From what I've seen, most people mentioning that they haven't been invited to submit a sample have thyroid disease.
I expected that GWAS studies (plural or singular) would have been run in thyroid disease --- seems difficult to treat thyroid disease ---- good reasons for doing a GWAS study i.e. separate from ME/CFS.
 
Sure this question has been asked --- is there a target date to publish results? Is publication/release of data dependent on reaching a target e.g. 20K participants?
 
I expected that GWAS studies (plural or singular) would have been run in thyroid disease --- seems difficult to treat thyroid disease ---- good reasons for doing a GWAS study i.e. separate from ME/CFS.
The top result from a Google search on "gwas thyroid disease", Genome-Wide Association Studies of Autoimmune Thyroid Diseases, Thyroid Function, and Thyroid Cancer

Sure this question has been asked --- is there a target date to publish results?
Our target date is as soon as possible, balanced against wanting as many samples to analyse as possible.

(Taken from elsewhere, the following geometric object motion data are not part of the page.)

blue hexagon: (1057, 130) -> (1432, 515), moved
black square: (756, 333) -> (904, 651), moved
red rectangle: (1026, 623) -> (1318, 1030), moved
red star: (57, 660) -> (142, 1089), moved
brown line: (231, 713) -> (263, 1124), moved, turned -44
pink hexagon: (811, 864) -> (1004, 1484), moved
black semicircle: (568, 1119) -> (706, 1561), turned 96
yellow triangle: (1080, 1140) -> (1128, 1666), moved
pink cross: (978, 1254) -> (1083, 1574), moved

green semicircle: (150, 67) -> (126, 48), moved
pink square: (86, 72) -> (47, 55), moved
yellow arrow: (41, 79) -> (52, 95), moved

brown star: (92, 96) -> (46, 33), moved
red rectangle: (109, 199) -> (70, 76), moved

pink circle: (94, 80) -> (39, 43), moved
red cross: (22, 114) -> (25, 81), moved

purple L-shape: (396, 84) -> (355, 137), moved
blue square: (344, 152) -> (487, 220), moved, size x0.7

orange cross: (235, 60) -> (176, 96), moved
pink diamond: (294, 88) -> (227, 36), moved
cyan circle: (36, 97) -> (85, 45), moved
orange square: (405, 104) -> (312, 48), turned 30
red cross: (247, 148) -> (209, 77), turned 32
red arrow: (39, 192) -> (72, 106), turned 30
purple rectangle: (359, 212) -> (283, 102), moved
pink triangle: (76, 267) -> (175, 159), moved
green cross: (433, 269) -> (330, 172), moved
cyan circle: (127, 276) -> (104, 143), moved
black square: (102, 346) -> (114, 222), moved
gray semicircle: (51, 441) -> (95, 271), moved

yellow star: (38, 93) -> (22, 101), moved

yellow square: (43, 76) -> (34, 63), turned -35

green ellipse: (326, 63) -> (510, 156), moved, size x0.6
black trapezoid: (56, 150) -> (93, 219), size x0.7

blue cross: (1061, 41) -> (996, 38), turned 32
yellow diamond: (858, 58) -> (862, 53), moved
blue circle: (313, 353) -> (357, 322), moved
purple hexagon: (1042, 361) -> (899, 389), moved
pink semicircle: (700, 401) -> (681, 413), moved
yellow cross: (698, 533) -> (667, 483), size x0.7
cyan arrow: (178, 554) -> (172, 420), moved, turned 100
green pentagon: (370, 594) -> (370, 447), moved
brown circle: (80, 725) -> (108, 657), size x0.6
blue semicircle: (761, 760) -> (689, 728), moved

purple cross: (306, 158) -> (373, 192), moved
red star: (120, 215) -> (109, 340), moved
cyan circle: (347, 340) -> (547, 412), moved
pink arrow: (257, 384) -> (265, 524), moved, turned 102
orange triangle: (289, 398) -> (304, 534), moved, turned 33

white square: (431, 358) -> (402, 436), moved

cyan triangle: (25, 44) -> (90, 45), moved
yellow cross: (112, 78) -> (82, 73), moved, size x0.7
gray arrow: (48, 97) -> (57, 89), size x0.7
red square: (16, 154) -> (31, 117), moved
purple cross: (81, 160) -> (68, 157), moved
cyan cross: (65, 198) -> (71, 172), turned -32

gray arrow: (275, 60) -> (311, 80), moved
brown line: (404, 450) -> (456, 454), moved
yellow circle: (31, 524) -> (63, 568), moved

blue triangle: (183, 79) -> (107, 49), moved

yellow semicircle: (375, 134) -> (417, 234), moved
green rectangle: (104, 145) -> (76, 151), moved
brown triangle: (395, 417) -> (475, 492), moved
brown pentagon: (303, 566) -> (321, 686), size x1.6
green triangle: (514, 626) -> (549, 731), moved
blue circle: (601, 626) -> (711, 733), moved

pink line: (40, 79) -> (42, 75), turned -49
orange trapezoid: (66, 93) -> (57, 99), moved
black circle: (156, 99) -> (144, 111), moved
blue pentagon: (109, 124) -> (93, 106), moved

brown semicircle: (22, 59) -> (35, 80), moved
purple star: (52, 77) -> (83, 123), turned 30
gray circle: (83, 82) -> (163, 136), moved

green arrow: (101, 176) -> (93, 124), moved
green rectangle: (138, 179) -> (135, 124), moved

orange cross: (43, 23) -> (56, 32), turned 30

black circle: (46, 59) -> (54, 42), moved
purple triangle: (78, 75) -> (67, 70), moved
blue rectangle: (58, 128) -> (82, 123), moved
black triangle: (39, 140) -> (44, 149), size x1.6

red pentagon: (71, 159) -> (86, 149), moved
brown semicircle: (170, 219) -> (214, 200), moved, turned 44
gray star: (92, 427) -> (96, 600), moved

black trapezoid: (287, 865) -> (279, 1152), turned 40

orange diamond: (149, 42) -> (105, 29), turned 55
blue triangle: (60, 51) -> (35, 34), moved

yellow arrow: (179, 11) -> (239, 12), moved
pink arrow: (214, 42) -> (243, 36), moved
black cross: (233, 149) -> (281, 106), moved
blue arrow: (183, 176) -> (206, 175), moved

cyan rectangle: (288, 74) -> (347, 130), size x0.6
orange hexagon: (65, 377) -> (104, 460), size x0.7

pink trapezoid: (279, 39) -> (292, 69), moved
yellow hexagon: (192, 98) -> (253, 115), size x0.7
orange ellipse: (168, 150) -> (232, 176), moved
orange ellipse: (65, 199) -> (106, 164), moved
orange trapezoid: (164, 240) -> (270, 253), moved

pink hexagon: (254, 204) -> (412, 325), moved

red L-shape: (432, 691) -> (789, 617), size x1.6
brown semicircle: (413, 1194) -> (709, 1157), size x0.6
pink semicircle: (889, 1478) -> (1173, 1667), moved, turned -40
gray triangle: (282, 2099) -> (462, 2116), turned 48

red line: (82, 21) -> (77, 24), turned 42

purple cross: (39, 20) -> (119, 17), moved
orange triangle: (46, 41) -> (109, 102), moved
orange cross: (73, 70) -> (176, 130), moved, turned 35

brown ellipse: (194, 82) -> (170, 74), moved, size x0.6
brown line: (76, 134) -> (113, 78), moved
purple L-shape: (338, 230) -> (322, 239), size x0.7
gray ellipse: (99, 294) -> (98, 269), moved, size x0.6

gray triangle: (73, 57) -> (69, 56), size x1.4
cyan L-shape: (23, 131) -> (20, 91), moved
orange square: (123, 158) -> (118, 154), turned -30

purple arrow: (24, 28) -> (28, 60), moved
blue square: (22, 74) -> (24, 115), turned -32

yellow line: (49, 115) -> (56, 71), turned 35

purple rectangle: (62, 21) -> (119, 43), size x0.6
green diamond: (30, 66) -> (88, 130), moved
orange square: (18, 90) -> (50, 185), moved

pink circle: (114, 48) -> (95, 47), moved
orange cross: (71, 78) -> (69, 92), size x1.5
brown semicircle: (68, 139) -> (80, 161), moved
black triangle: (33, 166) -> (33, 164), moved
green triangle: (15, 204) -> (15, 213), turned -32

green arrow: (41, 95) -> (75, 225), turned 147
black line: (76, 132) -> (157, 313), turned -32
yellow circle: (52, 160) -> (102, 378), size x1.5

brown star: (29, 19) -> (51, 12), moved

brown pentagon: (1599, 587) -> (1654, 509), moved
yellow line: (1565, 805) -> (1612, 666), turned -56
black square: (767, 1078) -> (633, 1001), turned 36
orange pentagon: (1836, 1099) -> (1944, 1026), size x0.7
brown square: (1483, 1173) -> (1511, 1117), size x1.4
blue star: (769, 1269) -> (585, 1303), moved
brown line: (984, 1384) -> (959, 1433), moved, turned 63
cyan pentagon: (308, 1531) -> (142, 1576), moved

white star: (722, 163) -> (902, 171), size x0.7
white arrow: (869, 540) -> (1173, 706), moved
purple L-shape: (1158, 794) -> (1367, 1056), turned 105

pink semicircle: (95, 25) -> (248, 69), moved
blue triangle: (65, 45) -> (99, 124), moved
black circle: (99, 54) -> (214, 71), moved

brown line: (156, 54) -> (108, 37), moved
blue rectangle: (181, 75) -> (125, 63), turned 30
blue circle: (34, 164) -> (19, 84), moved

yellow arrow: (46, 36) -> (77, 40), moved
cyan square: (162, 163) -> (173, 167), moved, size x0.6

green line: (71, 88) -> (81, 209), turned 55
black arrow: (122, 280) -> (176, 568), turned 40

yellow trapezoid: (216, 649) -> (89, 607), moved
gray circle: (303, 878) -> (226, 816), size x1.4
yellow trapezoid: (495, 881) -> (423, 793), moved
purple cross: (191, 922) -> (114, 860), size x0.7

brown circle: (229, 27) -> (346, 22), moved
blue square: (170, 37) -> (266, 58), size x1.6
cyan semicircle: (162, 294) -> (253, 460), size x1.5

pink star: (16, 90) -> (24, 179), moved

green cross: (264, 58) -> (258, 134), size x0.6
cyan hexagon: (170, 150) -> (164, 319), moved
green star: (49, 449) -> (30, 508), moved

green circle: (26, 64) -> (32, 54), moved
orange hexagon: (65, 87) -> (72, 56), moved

As I understand it Chris believes that we are likely to be able to release some preliminary results some time around the middle of next year.

Is publication/release of data dependent on reaching a target e.g. 20K participants?
No, we will publish the analysis of whatever number of samples we are able to get. The more samples we have, the more likely we are to find something and the more confident we, and the research community, can be in what we find. So the more that the community can help us to reach those who haven't taken part yet the better for everyone.